Millions of UK households who use social media platforms are facing increased scrutiny from the tax authority, with experts warning of potential unexpected fines. His Majesty's Revenue and Customs (HMRC) is intensifying its monitoring of how individuals earn and promote content online, focusing on self-employed workers, influencers, and content creators.
When is a free gift considered taxable income?
Lee Murphy, Managing Director of The Accountancy Partnership, has issued a clear warning to those earning through social media. He explains the critical distinction between a genuine gift and a taxable payment. "If you receive something for free and the brand doesn’t expect anything in return, it’s not taxable," Murphy stated. He compared this scenario to receiving a present from a relative, given out of affection rather than in exchange for promotion.

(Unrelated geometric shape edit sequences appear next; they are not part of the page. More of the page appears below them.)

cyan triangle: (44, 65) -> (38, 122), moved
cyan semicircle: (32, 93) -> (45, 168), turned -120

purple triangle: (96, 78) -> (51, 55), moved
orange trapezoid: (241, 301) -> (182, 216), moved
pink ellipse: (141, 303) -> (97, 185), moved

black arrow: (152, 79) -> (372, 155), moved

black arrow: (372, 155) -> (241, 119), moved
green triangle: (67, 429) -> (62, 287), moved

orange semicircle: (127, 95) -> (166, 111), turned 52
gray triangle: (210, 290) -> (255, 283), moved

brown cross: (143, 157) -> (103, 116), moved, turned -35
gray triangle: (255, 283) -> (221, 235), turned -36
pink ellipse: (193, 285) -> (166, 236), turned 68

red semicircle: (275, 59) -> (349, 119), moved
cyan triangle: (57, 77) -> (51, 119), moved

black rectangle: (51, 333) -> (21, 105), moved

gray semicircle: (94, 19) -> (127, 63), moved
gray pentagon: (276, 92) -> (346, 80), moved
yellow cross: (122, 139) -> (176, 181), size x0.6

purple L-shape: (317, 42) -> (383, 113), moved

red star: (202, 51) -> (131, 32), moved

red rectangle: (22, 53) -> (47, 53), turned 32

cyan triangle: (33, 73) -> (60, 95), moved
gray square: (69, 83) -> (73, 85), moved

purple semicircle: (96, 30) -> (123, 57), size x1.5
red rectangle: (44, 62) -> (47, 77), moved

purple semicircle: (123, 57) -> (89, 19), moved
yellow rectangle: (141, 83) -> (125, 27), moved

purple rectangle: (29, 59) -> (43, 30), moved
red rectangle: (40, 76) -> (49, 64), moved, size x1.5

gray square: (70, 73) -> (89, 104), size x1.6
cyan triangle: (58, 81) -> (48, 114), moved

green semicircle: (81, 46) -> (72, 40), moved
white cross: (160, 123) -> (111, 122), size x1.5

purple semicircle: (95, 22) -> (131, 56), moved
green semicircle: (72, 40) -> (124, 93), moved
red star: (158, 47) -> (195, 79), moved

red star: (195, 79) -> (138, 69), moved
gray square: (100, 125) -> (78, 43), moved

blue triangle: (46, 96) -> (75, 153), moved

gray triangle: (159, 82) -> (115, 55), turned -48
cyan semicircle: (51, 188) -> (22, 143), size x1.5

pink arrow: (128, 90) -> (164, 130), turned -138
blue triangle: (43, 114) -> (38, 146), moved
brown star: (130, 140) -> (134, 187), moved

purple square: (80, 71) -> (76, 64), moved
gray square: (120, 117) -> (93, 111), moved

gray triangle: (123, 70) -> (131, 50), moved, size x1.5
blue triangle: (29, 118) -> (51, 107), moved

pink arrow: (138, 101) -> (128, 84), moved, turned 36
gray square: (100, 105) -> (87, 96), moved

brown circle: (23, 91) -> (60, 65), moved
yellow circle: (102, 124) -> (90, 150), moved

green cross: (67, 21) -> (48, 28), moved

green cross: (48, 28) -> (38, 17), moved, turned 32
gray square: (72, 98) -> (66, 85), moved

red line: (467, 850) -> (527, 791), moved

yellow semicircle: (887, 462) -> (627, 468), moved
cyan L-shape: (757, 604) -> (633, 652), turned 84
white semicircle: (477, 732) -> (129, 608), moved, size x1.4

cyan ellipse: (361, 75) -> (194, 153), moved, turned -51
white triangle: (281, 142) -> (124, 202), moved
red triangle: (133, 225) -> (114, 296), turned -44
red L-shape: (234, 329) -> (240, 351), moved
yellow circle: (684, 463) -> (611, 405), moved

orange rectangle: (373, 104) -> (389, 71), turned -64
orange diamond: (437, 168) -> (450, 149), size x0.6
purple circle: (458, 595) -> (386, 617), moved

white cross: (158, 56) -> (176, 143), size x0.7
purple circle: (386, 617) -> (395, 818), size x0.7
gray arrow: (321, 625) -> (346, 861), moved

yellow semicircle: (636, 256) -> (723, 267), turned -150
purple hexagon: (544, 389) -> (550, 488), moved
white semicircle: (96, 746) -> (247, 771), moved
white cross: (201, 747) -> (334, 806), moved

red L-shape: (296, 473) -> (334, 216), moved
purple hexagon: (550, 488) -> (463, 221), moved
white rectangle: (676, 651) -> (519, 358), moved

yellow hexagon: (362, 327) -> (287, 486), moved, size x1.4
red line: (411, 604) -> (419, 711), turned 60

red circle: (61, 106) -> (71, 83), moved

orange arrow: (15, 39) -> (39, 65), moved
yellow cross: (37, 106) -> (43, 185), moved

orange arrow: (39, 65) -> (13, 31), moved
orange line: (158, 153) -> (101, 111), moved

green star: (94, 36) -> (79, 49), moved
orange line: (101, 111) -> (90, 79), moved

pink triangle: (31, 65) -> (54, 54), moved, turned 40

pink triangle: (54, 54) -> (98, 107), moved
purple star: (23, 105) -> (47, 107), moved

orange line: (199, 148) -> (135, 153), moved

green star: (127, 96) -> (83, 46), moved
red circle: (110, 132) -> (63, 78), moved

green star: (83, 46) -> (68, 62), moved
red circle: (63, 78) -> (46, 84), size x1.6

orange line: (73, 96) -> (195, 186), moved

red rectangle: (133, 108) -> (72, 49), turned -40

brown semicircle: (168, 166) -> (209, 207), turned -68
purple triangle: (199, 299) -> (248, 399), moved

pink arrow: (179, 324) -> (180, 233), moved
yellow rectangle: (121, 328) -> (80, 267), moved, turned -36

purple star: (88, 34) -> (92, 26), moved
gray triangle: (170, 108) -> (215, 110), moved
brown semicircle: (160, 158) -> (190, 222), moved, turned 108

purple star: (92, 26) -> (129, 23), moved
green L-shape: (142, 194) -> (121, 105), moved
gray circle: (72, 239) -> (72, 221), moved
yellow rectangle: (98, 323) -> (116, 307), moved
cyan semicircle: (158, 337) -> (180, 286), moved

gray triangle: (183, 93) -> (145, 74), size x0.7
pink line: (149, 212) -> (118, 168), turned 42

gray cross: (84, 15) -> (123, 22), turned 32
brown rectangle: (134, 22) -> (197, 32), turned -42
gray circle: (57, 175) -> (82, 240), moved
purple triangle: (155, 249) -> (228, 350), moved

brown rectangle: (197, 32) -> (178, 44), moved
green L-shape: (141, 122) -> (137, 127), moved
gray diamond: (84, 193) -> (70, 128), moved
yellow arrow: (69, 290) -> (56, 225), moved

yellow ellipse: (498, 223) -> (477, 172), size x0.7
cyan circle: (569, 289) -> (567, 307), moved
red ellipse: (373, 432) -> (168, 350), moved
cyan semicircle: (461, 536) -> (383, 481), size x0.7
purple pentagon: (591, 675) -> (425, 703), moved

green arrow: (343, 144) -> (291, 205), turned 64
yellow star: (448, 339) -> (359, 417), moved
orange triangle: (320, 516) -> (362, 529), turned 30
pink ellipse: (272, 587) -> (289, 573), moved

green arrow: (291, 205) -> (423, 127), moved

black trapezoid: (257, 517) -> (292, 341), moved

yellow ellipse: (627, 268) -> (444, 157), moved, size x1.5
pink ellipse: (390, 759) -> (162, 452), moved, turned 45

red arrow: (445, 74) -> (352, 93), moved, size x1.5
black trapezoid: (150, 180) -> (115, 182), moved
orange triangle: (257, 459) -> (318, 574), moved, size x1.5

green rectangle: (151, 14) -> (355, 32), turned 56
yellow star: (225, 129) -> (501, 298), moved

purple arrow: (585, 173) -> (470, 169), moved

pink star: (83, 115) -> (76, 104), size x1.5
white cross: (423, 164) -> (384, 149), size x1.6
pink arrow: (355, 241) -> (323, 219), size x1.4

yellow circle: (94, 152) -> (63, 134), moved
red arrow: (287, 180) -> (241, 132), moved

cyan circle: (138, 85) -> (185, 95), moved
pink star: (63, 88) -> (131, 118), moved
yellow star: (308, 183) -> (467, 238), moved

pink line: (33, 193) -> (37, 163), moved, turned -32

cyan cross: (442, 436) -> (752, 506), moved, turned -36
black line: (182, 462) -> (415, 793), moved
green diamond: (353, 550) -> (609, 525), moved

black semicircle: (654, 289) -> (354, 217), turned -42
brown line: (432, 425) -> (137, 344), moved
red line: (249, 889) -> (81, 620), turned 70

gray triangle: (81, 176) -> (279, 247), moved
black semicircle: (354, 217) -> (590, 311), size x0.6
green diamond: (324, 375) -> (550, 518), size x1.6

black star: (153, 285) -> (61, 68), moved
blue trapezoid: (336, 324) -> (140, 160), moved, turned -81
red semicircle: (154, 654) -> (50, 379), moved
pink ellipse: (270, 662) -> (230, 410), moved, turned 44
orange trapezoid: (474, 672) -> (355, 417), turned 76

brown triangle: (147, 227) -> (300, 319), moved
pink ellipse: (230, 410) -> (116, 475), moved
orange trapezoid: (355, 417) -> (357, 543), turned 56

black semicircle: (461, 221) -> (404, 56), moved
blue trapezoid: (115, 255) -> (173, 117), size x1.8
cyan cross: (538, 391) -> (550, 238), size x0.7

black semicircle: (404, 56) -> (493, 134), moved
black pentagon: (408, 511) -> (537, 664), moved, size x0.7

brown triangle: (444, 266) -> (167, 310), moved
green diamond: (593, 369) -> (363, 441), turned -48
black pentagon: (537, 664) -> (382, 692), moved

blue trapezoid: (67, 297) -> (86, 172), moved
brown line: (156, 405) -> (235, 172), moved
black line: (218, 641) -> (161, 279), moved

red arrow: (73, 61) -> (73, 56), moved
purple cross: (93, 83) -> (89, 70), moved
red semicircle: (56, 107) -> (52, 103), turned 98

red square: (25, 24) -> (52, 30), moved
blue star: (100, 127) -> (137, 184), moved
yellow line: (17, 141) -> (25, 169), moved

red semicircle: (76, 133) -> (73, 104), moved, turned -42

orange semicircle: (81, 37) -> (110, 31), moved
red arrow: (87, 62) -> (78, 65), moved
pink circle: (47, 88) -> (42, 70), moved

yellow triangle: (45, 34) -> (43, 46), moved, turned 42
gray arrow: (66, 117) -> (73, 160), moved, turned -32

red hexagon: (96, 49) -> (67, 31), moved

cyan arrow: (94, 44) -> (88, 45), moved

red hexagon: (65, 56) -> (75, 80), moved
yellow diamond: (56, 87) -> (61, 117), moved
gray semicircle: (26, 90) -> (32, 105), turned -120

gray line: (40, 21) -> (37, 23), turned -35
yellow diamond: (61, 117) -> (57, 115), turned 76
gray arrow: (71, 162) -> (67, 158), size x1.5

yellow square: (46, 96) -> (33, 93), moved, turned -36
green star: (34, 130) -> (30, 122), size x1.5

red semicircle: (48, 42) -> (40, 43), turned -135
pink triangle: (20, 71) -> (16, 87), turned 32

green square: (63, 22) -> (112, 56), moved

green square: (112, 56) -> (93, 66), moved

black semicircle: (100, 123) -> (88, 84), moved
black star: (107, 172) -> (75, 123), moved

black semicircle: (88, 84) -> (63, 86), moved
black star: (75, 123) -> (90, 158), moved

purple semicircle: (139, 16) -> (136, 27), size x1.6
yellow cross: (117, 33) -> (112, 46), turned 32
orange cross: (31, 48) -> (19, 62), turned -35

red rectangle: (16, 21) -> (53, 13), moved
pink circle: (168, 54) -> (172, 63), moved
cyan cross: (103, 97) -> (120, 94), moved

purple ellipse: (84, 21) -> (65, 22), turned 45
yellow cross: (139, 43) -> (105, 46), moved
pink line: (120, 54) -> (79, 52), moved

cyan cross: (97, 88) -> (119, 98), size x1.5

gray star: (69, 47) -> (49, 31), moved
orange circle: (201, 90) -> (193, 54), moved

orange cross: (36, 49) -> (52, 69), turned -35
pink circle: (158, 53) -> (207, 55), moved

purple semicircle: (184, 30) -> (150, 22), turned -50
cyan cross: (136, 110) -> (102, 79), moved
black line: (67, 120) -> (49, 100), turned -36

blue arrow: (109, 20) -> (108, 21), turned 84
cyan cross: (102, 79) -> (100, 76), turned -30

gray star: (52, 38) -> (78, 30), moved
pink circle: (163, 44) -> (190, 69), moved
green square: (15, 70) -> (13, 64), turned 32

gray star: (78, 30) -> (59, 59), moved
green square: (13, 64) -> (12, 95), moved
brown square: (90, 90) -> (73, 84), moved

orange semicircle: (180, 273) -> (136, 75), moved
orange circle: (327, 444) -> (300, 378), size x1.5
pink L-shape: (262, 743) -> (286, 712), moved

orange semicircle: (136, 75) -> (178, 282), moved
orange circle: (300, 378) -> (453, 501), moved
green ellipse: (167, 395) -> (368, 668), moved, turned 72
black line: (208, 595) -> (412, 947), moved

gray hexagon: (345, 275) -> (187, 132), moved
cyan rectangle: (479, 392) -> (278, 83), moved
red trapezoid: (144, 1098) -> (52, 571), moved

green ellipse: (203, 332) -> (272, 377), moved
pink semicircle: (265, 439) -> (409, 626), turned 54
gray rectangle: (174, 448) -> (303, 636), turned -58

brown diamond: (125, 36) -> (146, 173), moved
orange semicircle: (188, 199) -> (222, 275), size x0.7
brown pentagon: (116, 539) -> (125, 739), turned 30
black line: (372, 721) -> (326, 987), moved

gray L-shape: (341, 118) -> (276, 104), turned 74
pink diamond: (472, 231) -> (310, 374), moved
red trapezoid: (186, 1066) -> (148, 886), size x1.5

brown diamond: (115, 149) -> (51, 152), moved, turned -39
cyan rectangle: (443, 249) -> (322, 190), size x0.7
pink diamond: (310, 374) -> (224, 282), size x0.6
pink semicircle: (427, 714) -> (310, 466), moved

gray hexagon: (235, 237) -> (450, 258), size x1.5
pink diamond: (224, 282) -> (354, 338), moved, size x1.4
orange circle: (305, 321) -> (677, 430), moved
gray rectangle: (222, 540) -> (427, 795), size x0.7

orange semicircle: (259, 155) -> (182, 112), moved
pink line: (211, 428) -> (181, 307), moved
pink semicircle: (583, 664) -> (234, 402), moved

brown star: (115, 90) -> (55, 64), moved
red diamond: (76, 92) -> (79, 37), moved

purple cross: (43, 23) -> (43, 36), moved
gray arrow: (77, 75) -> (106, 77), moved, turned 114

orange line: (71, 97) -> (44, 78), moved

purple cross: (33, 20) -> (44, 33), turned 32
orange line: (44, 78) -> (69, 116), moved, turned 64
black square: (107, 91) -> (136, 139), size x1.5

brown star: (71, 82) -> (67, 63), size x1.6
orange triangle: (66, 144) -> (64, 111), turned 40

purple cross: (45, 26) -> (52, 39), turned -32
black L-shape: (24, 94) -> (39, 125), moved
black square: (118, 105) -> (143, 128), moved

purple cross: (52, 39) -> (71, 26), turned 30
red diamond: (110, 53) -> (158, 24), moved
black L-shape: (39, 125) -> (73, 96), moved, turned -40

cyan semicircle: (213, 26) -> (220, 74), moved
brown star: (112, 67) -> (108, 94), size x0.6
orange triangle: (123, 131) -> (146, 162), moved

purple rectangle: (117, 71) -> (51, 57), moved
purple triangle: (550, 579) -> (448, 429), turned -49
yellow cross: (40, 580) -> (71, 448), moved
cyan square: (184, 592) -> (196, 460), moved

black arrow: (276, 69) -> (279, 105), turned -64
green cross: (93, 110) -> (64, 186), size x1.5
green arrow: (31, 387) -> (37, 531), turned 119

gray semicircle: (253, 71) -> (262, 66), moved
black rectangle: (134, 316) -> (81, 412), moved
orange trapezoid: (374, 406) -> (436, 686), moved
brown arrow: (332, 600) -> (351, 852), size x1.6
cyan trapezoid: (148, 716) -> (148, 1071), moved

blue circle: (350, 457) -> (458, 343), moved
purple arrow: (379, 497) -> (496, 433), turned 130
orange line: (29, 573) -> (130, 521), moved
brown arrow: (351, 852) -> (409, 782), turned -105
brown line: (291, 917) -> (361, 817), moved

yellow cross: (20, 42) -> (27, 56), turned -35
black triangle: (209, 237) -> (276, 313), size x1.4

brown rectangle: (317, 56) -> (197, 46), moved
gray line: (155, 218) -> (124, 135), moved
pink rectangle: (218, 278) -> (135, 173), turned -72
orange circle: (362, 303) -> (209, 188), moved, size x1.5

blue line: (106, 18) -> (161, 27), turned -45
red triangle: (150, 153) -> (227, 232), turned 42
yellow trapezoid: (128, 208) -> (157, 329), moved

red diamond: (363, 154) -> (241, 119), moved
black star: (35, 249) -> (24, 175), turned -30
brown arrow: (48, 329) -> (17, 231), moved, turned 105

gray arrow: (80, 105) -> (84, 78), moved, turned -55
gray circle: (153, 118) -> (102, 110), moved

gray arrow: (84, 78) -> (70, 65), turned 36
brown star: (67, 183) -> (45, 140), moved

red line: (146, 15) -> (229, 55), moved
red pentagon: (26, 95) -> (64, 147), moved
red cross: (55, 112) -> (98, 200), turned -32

The situation changes dramatically when an agreement is involved. "If there’s an agreement that the creator will post the product or service on their social media to advertise it, then the value of the item or service is classed as income and must be declared to HMRC," Murphy clarified. This type of arrangement is considered a form of payment, even if no money changes hands.
How to correctly declare your income and expenses
Murphy provided specific guidance on valuation, noting that HMRC expects influencers to declare the normal retail price of the item or service received. For instance, if you are given a £100 meal for free in exchange for a review, you must declare £100 as income. This rule applies even if the product was on sale or offered at a discount; the standard market value must be reported.
There is, however, some relief for business-related expenditures. "If you incur costs to create the content, such as editing software, or transport to get to a restaurant or airport, then these may be deducted as a business expense to reduce your tax bill," Murphy advised. This can help offset the taxable amount for creators who invest their own resources into producing content.
The serious consequences of non-compliance
Murphy emphasised that what often begins as a hobby can quickly cross into business territory. "Even if the accounts start as hobbies, if you receive any type of gifted product in exchange for posting about it, then you need to treat it as income," he warned. The key factor is the expectation of promotion from the brand providing the goods or services.
The final warning from tax professionals is stark. "It’s better to be honest with HMRC as the fines could outweigh what the gifted products would’ve been worth," Murphy concluded. With HMRC now keeping a closer watch on digital earnings, transparency is the safest strategy to avoid punitive financial penalties that could far exceed the value of any undeclared items.